■ Dataset records ■
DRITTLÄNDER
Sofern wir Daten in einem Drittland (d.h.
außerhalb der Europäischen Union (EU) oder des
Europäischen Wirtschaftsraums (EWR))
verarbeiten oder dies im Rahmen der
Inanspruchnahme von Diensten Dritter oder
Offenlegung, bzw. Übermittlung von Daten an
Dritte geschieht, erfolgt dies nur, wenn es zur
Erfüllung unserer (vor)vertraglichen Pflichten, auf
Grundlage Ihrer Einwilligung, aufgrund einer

■ Problem description ■
Scan the entries above and show each line that contains the word "dies".

■ Solution to this problem ■
verarbeiten oder dies im Rahmen der
Dritte geschieht, erfolgt dies nur, wenn es zur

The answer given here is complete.